HLA-DP antigens have been considered to be minimally immunogenic but the incidence of development of anti-HLA-DP antibodies after KT was 8% to 45% in previous reports.[ ] Development of anti-HLA-DP antibodies were associated with transplantation rather than pregnancy or transfusion events. In our patient, anti-HLA-DP antibodies developed after HLA-DR/DQ-matched transplantation. The patient developed primary CMR, and DSHA levels gradually increased. Thus, anti-HLA-DP antibodies can develop after KT associated with an HLA-DP mismatch regardless of the presence of ABMR.

DSHAs to HLA-DP target immunogenic epitopes in donor-specific HVRs. The clinical importance of matching immunogenic HLA-DP epitopes in KT and in patients undergoing hematopoietic stem cell transplantation (HSCT) has been emphasized.[ ] However, the epitope-matching concept differs between HSCT and KT. T-cell epitope-matching at HLA-DPB1 is recommended prior to HSCT, but HVR matching of HLA-DP is recommended before KT.[ ] The HVRs of HLA-DPB1 are 6 in number, termed HVR-A to -F; about 50% of antibodies target HVR-F (84 DEAV).[ ] Only 7 epitopes (35 FC, 56 E, 56 EDR11, 56EE, 57 D, 84 DEAV, and 85 GPM) of HLA-DP exhibit confirmed antibody reactivity (according to the HLA epitope registry), and 3 HVRs (HVR-B, -C, and -F) are included in the “confirmed epitopes” database (http://www.epregistry.ufpi.br/index/databases/database/DP/, 2015.06.10). Previously, epitope-based matching was thought to be more important than allelic matching of HLA-DP antigens prior to KT. Both our current results and earlier data support the importance of epitope-based matching of HLA-DP antigens (Table 2). The epitope-based antibody reactivity was identified in our patient and the positive B-cell FCXM was attributable to the epitope 84 DEAV.

Table 2

Epitopes mismatched to the donor-specific HLA-DP and clinical courses after transplantation as described in previous reports.

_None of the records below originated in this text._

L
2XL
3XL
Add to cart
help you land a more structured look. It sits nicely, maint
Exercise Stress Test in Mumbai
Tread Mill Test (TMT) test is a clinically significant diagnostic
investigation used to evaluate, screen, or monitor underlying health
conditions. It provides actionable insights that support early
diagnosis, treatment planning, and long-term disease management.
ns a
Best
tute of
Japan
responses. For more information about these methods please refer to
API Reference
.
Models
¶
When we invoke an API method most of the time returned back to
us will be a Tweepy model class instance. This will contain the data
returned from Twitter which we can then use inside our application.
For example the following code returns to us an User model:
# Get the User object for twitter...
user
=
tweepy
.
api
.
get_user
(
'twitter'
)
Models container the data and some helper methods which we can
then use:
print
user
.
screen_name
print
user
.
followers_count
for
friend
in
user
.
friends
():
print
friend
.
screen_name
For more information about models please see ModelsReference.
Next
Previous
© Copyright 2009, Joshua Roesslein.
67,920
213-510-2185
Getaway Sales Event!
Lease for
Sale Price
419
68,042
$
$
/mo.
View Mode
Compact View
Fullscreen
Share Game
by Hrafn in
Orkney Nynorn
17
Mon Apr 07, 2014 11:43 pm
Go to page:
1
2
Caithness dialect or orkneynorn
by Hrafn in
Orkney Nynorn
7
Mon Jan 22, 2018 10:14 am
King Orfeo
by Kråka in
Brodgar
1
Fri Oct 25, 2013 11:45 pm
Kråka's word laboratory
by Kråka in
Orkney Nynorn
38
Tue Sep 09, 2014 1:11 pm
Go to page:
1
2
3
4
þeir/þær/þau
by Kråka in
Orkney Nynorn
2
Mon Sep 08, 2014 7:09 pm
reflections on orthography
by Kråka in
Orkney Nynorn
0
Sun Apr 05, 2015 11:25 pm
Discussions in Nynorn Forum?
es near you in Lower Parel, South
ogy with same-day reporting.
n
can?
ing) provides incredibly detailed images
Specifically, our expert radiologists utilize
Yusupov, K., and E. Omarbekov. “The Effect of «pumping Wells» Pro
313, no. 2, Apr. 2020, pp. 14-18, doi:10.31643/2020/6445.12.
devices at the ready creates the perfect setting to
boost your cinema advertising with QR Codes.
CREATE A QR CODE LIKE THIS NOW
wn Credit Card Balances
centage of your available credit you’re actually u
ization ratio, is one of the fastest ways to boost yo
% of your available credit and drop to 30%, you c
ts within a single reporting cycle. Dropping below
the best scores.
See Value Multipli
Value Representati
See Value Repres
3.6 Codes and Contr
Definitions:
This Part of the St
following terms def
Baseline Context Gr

When using Luminex technology, antibody strength may be overestimated because of differences in the extent of antigenic expression between cells and microbeads. In particular, the MFI value of an anti-HLA-DPB antibody may differ from that of an actual HLA/anti-HLA-DPB reaction. Therefore, the clinical significance of anti-HLA antibodies cannot be estimated using only the Luminex assay. Our patient exhibited a positive B-cell FCXM but a negative CDC-XM.

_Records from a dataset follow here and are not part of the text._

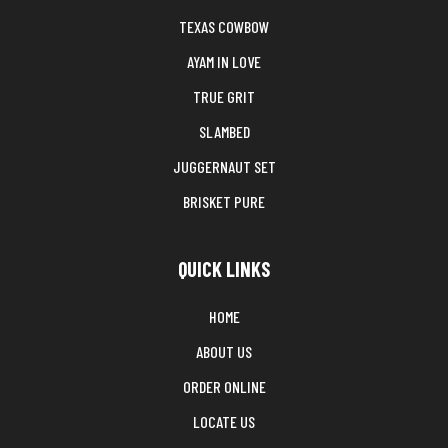
TEXAS COWBOW
AYAM IN LOVE
TRUE GRIT
SLAMBED
JUGGERNAUT SET
BRISKET PURE
QUICK LINKS
HOME
ABOUT US
ORDER ONLINE
LOCATE US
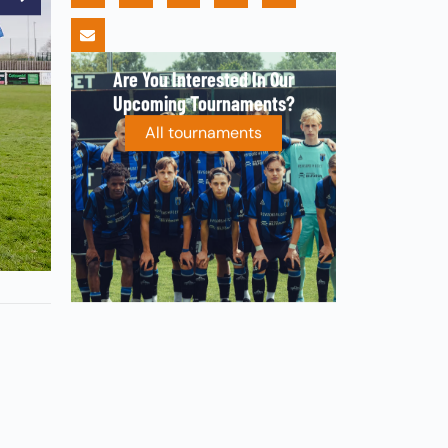
Are You Interested In Our
Upcoming Tournaments?
All tournaments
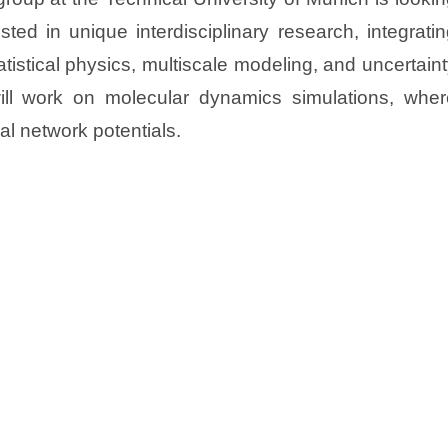
sted in unique interdisciplinary research, integrati
tistical physics, multiscale modeling, and uncertain
will work on molecular dynamics simulations, wher
al network potentials.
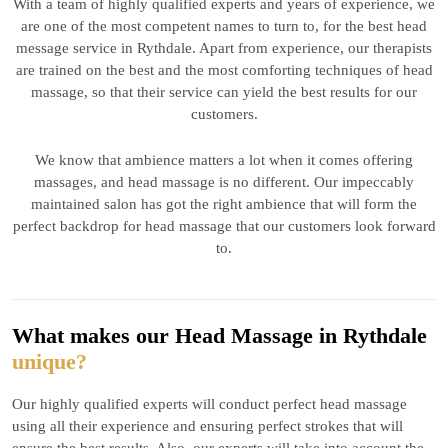
With a team of highly qualified experts and years of experience, we
are one of the most competent names to turn to, for the best head
message service in Rythdale. Apart from experience, our therapists
are trained on the best and the most comforting techniques of head
massage, so that their service can yield the best results for our
customers.
We know that ambience matters a lot when it comes offering
massages, and head massage is no different. Our impeccably
maintained salon has got the right ambience that will form the
perfect backdrop for head massage that our customers look forward
to.
What makes our Head Massage in Rythdale
unique?
Our highly qualified experts will conduct perfect head massage
using all their experience and ensuring perfect strokes that will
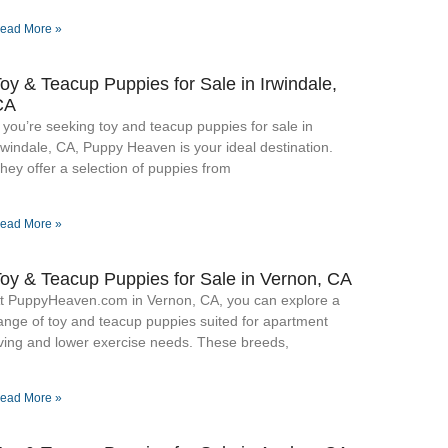
ead More »
oy & Teacup Puppies for Sale​ in Irwindale,
CA
f you’re seeking toy and teacup puppies for sale in
rwindale, CA, Puppy Heaven is your ideal destination.
hey offer a selection of puppies from
ead More »
oy & Teacup Puppies for Sale​ in Vernon, CA
t PuppyHeaven.com in Vernon, CA, you can explore a
ange of toy and teacup puppies suited for apartment
iving and lower exercise needs. These breeds,
ead More »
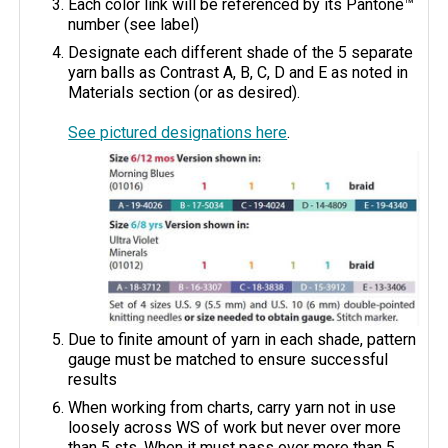
Each color link will be referenced by its Pantone™
number (see label)
Designate each different shade of the 5 separate
yarn balls as Contrast A, B, C, D and E as noted in
Materials section (or as desired).
See pictured designations here
.
Due to finite amount of yarn in each shade, pattern
gauge must be matched to ensure successful
results
When working from charts, carry yarn not in use
loosely across WS of work but never over more
than 5 sts. When it must pass over more than 5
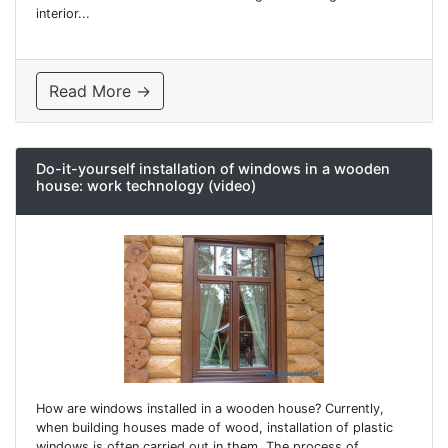
interior...
Read More →
Do-it-yourself installation of windows in a wooden
house: work technology (video)
How are windows installed in a wooden house? Currently,
when building houses made of wood, installation of plastic
windows is often carried out in them. The process of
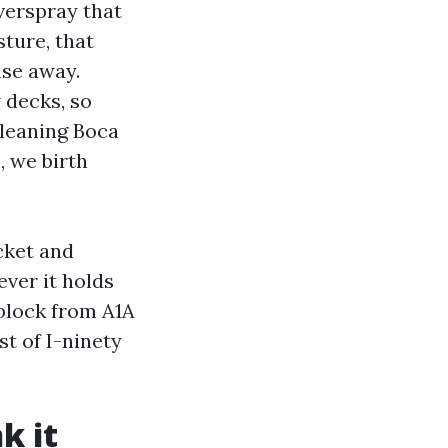
verspray that
ture, that
nse away.
 decks, so
leaning Boca
, we birth
icket and
ever it holds
 block from A1A
t of I-ninety
k it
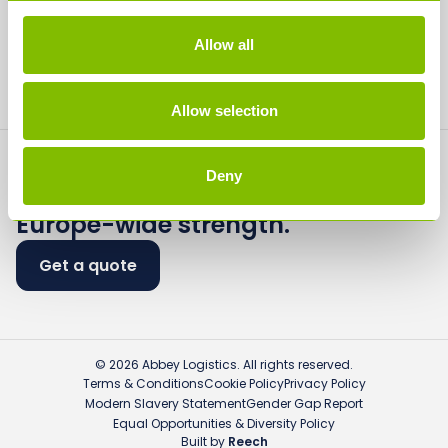
Media
Allow all
Contact
Allow selection
Deny
Flexible logistics.
Europe-wide strength.
Get a quote
© 2026 Abbey Logistics. All rights reserved.
Terms & Conditions
Cookie Policy
Privacy Policy
Modern Slavery Statement
Gender Gap Report
Equal Opportunities & Diversity Policy
Built by
Reech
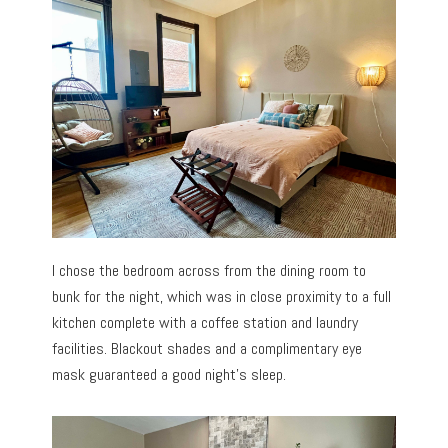
I chose the bedroom across from the dining room to
bunk for the night, which was in close proximity to a full
kitchen complete with a coffee station and laundry
facilities. Blackout shades and a complimentary eye
mask guaranteed a good night’s sleep.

HLA-DP antigens are known to be associated with a reduced immunological risk of rejection when the CDC-XM status is negative. However, any correlation between ABMR and positive XM data in terms of HLA-DP DSHA remains controversial. Positive CDC or FCXM status has been reported to be associated with ABMR.[ ] However, 1 recent report showed that DSHA to HLA-DP could trigger ABMR shortly after KT in the absence of XM positivity. Also, ABMR can be induced by an antibody reaction to either HLA-DPA or -DPB. In addition, positive B cell FCXM status alone (thus combined with negative CDC-XM status) can trigger both early and late allograft failure. Recent data have shown that HLA-DP DSHA are more relevant in the context of acute ABMR and a positive FCXM status than are DSHA to HLA-A, B, DR, or DQ. Therefore, the positive B cell FCXM status was a poor prognostic marker after transplantation in our patient.

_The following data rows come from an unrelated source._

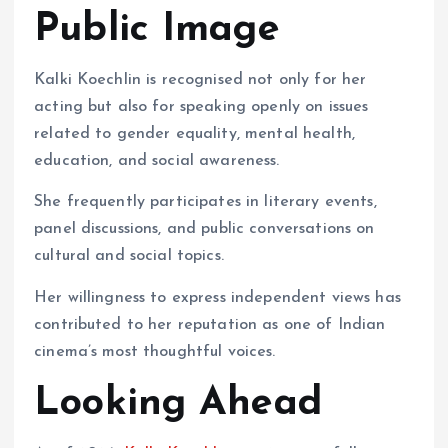
Public Image
Kalki Koechlin is recognised not only for her
acting but also for speaking openly on issues
related to gender equality, mental health,
education, and social awareness.
She frequently participates in literary events,
panel discussions, and public conversations on
cultural and social topics.
Her willingness to express independent views has
contributed to her reputation as one of Indian
cinema’s most thoughtful voices.
Looking Ahead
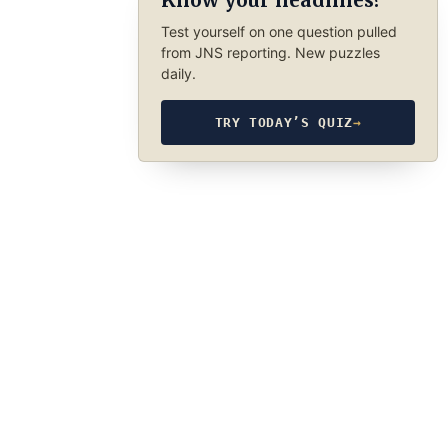
Know your headlines?
Test yourself on one question pulled
from JNS reporting. New puzzles
daily.
TRY TODAY’S QUIZ
→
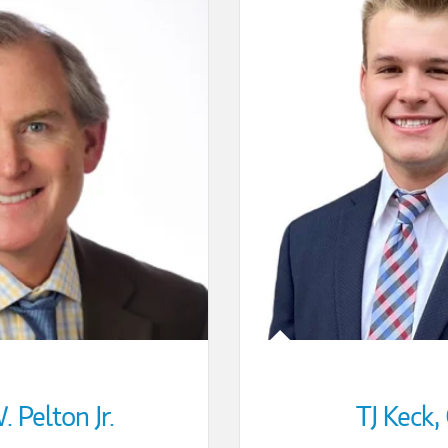
 Pelton Jr.
TJ Keck
,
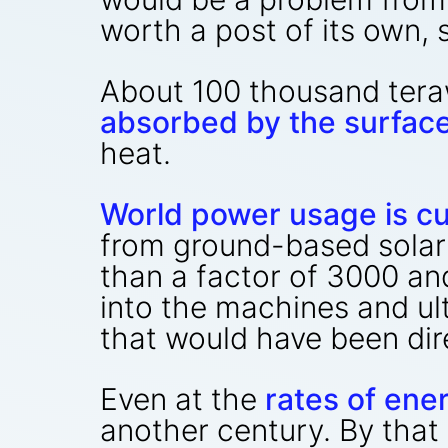
worth a post of its own, 
About 100 thousand teraw
absorbed by the surfac
heat.
World power usage is cu
from ground-based solar
than a factor of 3000 an
into the machines and u
that would have been dir
Even at the
rates of ene
another century. By that 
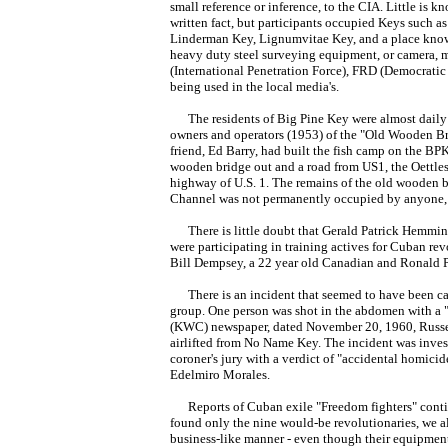
small reference or inference, to the CIA. Little is k
written fact, but participants occupied Keys such as
Linderman Key, Lignumvitae Key, and a place know
heavy duty steel surveying equipment, or camera, m
(International Penetration Force), FRD (Democrati
being used in the local media's.
The residents of Big Pine Key were almost daily aw
owners and operators (1953) of the "Old Wooden Br
friend, Ed Barry, had built the fish camp on the BP
wooden bridge out and a road from US1, the Oettles
highway of U.S. 1. The remains of the old wooden b
Channel was not permanently occupied by anyone, 
There is little doubt that Gerald Patrick Hemmin
were participating in training actives for Cuban re
Bill Dempsey, a 22 year old Canadian and Ronald P
There is an incident that seemed to have been ca
group. One person was shot in the abdomen with a "...
(KWC) newspaper, dated November 20, 1960, Russel
airlifted from No Name Key. The incident was inve
coroner's jury with a verdict of "accidental homici
Edelmiro Morales.
Reports of Cuban exile "Freedom fighters" conti
found only the nine would-be revolutionaries, we al
business-like manner - even though their equipment a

In our present case, the patient underwent desensitization before transplantation, because she was positive for FCXM and exhibited high-level DSHA associated with HLA-DP. After transplantation, the patient was stable, thus without ABMR, for 10 months. According to previous reports, anti-HLA-DP DSHA can induce ABMR soon after transplantation, but such ABMR can be prevented by pretransplantation desensitization and careful monitoring of DSHA levels, as in our case. However, the long-term clinical impact of anti-HLA-DP DSHA requires further evaluation.

In conclusion, HLA-DP antibodies usually develop in the posttransplant status and are of clinical significance. Therefore, HLA-DP DSHA levels should be evaluated, especially if retransplantation is planned. It is important to identify mismatched HLA-DP epitopes pretransplantation and to carefully monitor anti-HLA-DP antibody levels. Such donor-specific epitope antibodies can induce ABMR shortly after transplantation. However, acute ABMR developing shortly after transplantation can be prevented by pretransplant desensitization accompanied by close monitoring.